The lawsuit filed in federal court in Charleston, S.C., alleges the National Marine Fisheries Service violated the Marine Mammal Protection Act, the Endangered Species Act and the National Environmental Policy Act when it issued five permits for the use of seismic air guns.
The coalition includes OCEANA, the Southern Environmental Law Center, the Natural Resources Defense Council, Earthjustice, Center for Biological Diversity, Surfrider Foundation, Defenders of Wildlife, One Hundred Miles and the Sierra Club, as well as the South Carolina Coastal Conservation League and the North Carolina Coastal Federation.
The blasts are conducted in preparation for potential offshore drilling, which the administration has proposed to expand. The five-year plan would open 90 percent of the nation's offshore reserves to private development.
Environmental groups say the blasts can disturb or even harm marine creatures.
-- The Associated Press
Shareholders agree to take Dell public
ROUND ROCK, Texas -- Dell Technologies Inc. won a shareholder vote to return to public markets, putting founder Michael Dell on the winning side of a transaction that polarized investors for the second time in five years.
Under the terms of the deal, Dell will buy out shareholders of the stock that tracks Dell's stake in software maker VMware Inc., known by its ticker DVMT, for $23.9 billion worth of cash and shares.
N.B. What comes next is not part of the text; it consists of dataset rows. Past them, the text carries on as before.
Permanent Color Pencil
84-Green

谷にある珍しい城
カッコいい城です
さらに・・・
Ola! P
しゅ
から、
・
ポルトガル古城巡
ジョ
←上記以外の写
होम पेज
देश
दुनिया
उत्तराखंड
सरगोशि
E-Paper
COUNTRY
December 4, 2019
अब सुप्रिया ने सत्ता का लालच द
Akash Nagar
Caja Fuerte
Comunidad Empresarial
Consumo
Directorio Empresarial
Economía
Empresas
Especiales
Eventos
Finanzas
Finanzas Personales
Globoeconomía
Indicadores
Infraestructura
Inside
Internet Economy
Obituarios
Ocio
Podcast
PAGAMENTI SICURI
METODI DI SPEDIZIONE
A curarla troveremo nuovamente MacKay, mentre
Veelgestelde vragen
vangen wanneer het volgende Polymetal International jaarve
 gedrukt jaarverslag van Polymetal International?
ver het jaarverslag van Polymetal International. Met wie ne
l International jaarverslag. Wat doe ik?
The Round Rock, Texas-based computer giant said it will list on the New York Stock Exchange as soon as Dec. 28 under the ticker DELL.
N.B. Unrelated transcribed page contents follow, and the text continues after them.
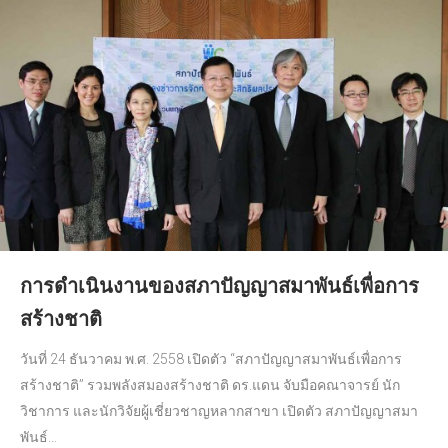
การดำเนินงานของสภาปัญญาสมาพันธ์เพื่อการ
สร้างชาติ
วันที่ 24 ธันวาคม พ.ศ. 2558 เปิดตัว “สภาปัญญาสมาพันธ์เพื่อการ
สร้างชาติ” รวมพลังสมองสร้างชาติ ดร.แดน จับมือคณาจารย์ นัก
วิชาการ และนักวิจัยผู้เชี่ยวชาญหลากสาขา เปิดตัว สภาปัญญาสมา
พันธ์...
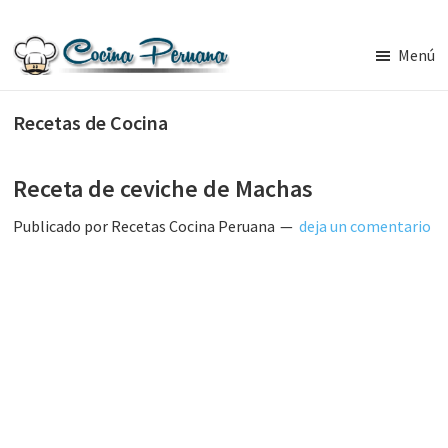
Saltar
Saltar
al
a
Menú
contenido
la
Recetas
principal
barra
de
Recetas de Cocina
Cocina
lateral
Peruana,
principal
Recetas
de
Receta de ceviche de Machas
Comida
Peruana
Publicado por
Recetas Cocina Peruana
deja un comentario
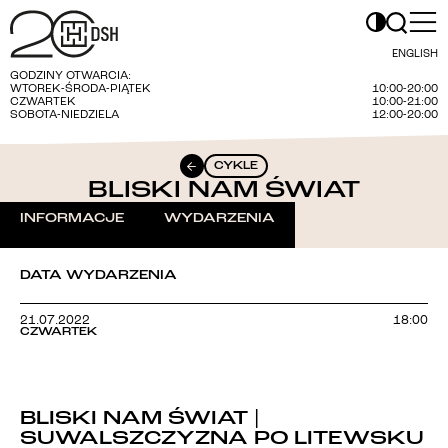
ENGLISH
GODZINY OTWARCIA:
WTOREK-ŚRODA-PIĄTEK
10:00-20:00
CZWARTEK
10:00-21:00
SOBOTA-NIEDZIELA
12:00-20:00
CYKLE
BLISKI NAM ŚWIAT
INFORMACJE
WYDARZENIA
DATA WYDARZENIA
21.07.2022
18:00
CZWARTEK
BLISKI NAM ŚWIAT |
SUWALSZCZYZNA PO LITEWSKU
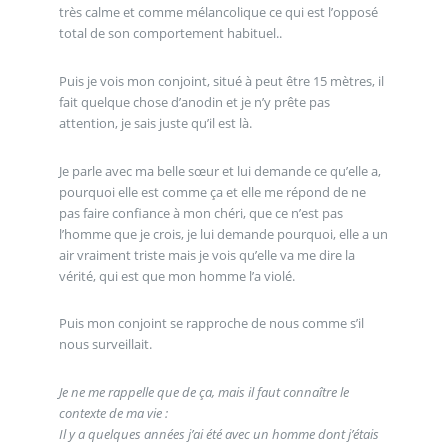
très calme et comme mélancolique ce qui est l’opposé
total de son comportement habituel..
Puis je vois mon conjoint, situé à peut être 15 mètres, il
fait quelque chose d’anodin et je n’y prête pas
attention, je sais juste qu’il est là.
Je parle avec ma belle sœur et lui demande ce qu’elle a,
pourquoi elle est comme ça et elle me répond de ne
pas faire confiance à mon chéri, que ce n’est pas
l’homme que je crois, je lui demande pourquoi, elle a un
air vraiment triste mais je vois qu’elle va me dire la
vérité, qui est que mon homme l’a violé.
Puis mon conjoint se rapproche de nous comme s’il
nous surveillait.
Je ne me rappelle que de ça, mais il faut connaître le
contexte de ma vie :
Il y a quelques années j’ai été avec un homme dont j’étais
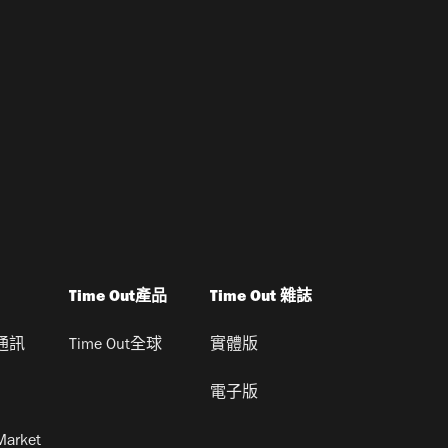
Time Out產品
Time Out 雜誌
通訊
Time Out全球
實體版
電子版
Market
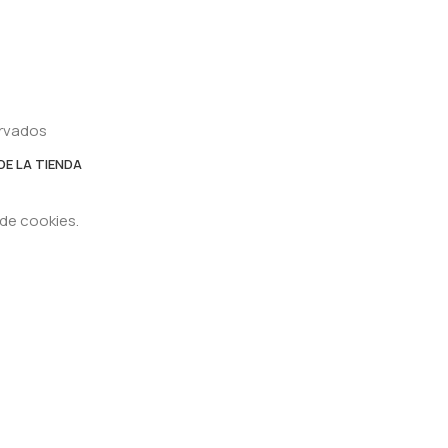
ervados
DE LA TIENDA
 de cookies.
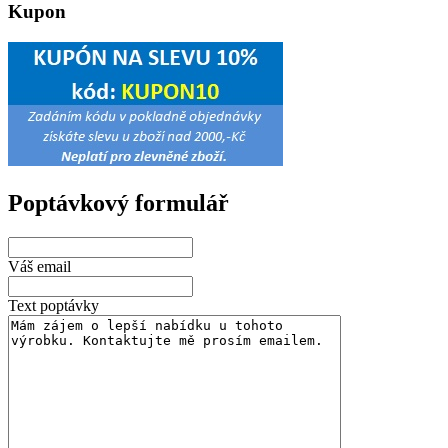
Kupon
Poptávkový formulář
Váš email
Text poptávky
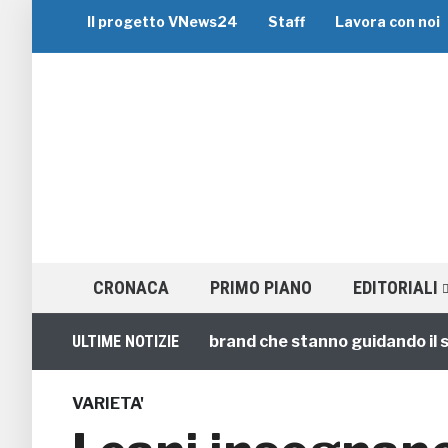
Il progetto VNews24
Staff
Lavora con noi
CRONACA
PRIMO PIANO
EDITORIALI
di Gruppo: i 5 migliori brand che stanno guidando il setto
ULTIME NOTIZIE
VARIETA'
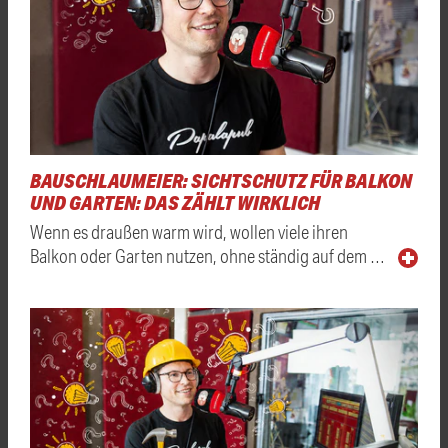
BAUSCHLAUMEIER: SICHTSCHUTZ FÜR BALKON
UND GARTEN: DAS ZÄHLT WIRKLICH
Wenn es draußen warm wird, wollen viele ihren
Balkon oder Garten nutzen, ohne ständig auf dem …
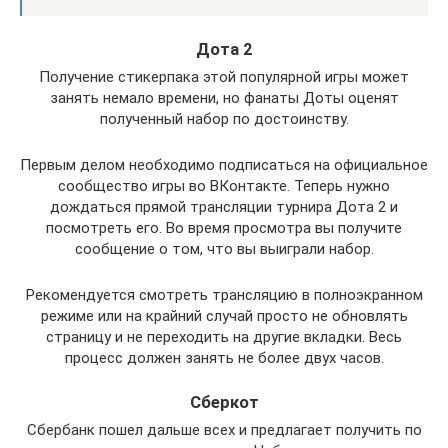
Дота 2
Получение стикерпака этой популярной игры может
занять немало времени, но фанаты Доты оценят
полученный набор по достоинству.
Первым делом необходимо подписаться на официальное
сообщество игры во ВКонтакте. Теперь нужно
дождаться прямой трансляции турнира Дота 2 и
посмотреть его. Во время просмотра вы получите
сообщение о том, что вы выиграли набор.
Рекомендуется смотреть трансляцию в полноэкранном
режиме или на крайний случай просто не обновлять
страницу и не переходить на другие вкладки. Весь
процесс должен занять не более двух часов.
Сберкот
Сбербанк пошел дальше всех и предлагает получить по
After going private in one of the biggest leveraged buyouts ever, Dell said it will re-list as a financially stronger company, though more burdened by debt. The move will help simplify a tangled corporate structure that holds together a tech empire ranging from servers to security software and give the company greater flexibility to raise capital, boost its value and pursue stock-based acquisitions.